I saw a show today about Alaskan police while trying to do some desensitization toward police. All was going well until a domestic violence call and response was being shown.

Dang it!! Fireworks just went off again while I was typing this! Deep breath.

I am going to share the flashback...I AM.

I came home from work and see my son in the playpen, but am unsure where my unemployed husband is. It is a small apartment so it doesn't take me long to see the laundry room door is closed. I wonder if my husband has killed himself, he had attempted it before. I'm afraid of what I may find. I find the door locked. I get on my stomach to look under it and can see my husband sitting on the floor rolling bullets toward the pilot light of the water heater. I ask through the door if he's is okay, is there something I can do to help. His answer to my question is to load his 30 aught 7 with a bullet and cock the gun. (To this day, that sound sticks in my mind.)

I start trying to convince him to put down the gun. He slams open the door, shoves me against the kitchen cupboards, grabs our six month old son out of the playpen, and locks himself and our son in the bedroom.

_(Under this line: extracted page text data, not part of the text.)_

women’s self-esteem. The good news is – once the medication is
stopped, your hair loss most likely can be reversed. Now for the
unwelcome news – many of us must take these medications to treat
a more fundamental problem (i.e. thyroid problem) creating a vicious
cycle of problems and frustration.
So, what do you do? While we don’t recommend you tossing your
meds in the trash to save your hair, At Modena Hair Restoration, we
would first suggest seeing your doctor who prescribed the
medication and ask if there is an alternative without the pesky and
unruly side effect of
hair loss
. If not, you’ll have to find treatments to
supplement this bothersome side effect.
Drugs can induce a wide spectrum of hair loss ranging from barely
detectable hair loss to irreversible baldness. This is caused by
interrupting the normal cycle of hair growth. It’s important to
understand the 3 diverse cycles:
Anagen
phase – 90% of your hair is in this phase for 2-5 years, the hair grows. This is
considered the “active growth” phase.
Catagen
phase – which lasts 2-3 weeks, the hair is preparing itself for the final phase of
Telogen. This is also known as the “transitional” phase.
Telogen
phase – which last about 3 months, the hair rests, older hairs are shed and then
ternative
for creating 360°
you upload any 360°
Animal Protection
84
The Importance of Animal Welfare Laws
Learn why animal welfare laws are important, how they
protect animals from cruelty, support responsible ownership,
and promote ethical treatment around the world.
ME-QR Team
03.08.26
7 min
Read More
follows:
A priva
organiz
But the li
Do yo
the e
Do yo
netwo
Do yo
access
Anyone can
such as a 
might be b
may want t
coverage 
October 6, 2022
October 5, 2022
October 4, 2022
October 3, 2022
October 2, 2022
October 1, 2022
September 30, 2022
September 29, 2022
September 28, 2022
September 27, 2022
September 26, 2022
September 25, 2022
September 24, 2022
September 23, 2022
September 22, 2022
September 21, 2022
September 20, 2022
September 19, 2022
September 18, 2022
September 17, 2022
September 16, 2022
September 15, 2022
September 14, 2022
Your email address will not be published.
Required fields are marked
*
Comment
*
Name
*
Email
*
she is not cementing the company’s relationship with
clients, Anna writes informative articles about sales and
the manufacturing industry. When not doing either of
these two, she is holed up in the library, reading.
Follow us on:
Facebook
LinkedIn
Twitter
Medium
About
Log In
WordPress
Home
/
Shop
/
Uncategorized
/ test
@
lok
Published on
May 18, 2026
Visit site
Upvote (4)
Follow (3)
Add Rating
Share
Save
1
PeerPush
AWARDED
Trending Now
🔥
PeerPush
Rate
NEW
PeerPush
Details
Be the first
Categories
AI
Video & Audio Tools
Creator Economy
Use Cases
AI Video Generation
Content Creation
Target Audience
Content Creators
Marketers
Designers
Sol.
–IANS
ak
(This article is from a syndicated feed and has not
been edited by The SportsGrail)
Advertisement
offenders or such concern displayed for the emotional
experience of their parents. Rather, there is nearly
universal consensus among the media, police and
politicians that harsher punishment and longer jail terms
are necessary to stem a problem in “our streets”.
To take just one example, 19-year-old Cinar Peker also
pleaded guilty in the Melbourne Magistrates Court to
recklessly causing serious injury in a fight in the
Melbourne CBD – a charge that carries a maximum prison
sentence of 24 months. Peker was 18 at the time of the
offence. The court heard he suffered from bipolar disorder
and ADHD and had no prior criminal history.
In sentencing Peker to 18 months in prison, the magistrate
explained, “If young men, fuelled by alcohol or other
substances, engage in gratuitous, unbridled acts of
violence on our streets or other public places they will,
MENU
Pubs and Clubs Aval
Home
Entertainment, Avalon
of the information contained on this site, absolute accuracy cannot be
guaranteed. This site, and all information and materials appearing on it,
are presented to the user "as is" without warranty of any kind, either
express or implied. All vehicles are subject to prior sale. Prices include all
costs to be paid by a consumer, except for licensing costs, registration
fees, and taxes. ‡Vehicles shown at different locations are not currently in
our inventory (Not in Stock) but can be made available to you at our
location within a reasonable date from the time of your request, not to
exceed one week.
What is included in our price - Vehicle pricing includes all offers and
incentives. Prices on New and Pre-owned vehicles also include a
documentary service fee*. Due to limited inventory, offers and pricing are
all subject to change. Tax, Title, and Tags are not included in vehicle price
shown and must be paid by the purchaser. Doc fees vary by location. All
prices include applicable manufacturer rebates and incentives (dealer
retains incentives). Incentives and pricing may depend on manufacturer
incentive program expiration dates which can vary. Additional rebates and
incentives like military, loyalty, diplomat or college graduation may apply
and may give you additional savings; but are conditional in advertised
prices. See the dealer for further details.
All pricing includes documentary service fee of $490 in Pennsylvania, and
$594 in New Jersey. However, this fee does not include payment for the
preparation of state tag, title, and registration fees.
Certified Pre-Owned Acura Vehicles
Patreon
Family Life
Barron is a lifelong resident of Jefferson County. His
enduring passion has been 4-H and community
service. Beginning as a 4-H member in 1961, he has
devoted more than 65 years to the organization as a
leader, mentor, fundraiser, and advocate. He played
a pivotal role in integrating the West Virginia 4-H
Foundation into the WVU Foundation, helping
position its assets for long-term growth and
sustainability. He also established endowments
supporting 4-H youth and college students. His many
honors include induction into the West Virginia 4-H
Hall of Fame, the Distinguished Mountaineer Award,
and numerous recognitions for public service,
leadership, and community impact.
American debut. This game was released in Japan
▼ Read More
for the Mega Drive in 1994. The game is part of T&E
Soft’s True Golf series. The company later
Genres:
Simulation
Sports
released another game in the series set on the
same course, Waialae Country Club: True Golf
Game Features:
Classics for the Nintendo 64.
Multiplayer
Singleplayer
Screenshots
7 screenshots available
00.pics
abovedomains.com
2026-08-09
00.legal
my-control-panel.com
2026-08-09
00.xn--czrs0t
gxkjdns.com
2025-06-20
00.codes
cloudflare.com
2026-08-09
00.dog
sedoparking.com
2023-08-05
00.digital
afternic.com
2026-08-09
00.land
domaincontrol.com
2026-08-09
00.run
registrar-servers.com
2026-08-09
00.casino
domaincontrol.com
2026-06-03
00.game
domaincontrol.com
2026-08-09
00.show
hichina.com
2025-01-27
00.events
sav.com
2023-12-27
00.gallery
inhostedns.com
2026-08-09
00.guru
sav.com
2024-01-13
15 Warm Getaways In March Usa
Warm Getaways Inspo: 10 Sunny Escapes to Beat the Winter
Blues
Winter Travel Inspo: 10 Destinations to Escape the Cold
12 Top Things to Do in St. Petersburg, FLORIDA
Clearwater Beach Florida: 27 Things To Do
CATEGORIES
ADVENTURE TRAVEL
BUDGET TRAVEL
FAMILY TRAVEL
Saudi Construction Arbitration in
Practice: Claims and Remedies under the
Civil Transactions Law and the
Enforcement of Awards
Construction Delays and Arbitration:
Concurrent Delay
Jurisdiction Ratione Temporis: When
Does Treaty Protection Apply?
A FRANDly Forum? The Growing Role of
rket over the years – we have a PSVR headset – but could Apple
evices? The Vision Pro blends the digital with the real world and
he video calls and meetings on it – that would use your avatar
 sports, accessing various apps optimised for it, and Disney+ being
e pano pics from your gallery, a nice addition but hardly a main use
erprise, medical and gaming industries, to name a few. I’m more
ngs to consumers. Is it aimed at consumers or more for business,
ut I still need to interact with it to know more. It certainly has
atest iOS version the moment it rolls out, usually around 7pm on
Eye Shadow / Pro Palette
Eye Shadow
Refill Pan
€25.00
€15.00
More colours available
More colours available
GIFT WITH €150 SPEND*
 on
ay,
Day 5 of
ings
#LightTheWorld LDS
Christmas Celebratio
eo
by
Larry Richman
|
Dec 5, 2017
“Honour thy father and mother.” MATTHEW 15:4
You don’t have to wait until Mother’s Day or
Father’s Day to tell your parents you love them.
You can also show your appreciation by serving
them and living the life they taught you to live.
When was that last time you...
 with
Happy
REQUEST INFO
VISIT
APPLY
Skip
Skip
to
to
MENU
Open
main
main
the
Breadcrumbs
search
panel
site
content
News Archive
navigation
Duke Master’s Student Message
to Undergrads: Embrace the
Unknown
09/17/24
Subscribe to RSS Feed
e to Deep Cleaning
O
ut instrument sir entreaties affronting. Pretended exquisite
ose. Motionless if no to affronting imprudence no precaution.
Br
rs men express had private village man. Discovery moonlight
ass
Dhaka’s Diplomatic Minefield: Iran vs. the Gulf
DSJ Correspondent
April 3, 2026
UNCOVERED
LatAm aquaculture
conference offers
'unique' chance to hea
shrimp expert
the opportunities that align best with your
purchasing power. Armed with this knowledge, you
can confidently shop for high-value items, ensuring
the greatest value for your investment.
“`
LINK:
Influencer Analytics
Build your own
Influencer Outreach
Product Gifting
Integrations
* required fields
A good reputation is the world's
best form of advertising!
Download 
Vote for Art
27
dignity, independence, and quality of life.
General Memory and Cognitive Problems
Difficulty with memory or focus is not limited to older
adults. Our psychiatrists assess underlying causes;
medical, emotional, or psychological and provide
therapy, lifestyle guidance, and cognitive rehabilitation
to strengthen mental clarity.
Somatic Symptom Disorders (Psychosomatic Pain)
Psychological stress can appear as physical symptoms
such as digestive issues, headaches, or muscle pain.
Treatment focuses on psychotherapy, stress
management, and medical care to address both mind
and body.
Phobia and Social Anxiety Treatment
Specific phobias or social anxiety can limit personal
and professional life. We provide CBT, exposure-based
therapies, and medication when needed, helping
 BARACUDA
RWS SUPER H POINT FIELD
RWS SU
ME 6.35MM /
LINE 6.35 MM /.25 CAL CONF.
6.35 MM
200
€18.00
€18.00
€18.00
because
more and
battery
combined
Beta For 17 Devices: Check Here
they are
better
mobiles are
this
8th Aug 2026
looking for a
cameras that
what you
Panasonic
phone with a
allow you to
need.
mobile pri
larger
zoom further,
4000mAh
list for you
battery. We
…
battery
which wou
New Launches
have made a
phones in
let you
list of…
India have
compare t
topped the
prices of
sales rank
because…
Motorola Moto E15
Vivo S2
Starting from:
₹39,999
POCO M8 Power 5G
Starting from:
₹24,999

My fear kicks in and all I can focus on is my baby! I am in fight mode and angry now. I run at the door and smash my shoulder into it splintering open the door from its frame. It surprised my husband long enough for me to grab my son and escape from the apartment. Thankfully a neighbor in the four plex had heard the noise. They invited me in and called the police for me. The officer, calmly explained what was going to happen, but I still was frightened. A SWAT vehicle pulled up and many police surrounded the neighborhood.

I heard the thumping up the stairs and the pounding on the door. I heard the police yell at him to put down his weapon. I started to doubt myself as distorted as the thinking was. The police took him to the hospital where my husband voluntarily admitted himself to a psychiatric hospital for evaluation.

He was hospitalized for three weeks then released when insurance said he needed to be. He returned home to me more depressed than when he had left due to the huge hospital bill. I tried to be the supportive wife. He chose to turn to self medicating. Yet, I stayed with him for another five years doing the best to be supportive with the knowledge I had at the time.